● What is expected: From the records below, return every line containing the word "aplicaciones".

[Records from a data source]
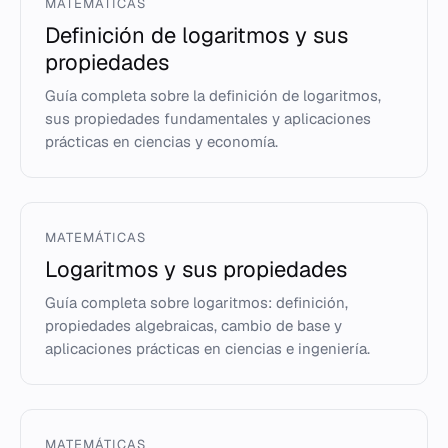
MATEMÁTICAS
Definición de logaritmos y sus
propiedades
Guía completa sobre la definición de logaritmos,
sus propiedades fundamentales y aplicaciones
prácticas en ciencias y economía.
MATEMÁTICAS
Logaritmos y sus propiedades
Guía completa sobre logaritmos: definición,
propiedades algebraicas, cambio de base y
aplicaciones prácticas en ciencias e ingeniería.
MATEMÁTICAS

● Answer space:
sus propiedades fundamentales y aplicaciones
aplicaciones prácticas en ciencias e ingeniería.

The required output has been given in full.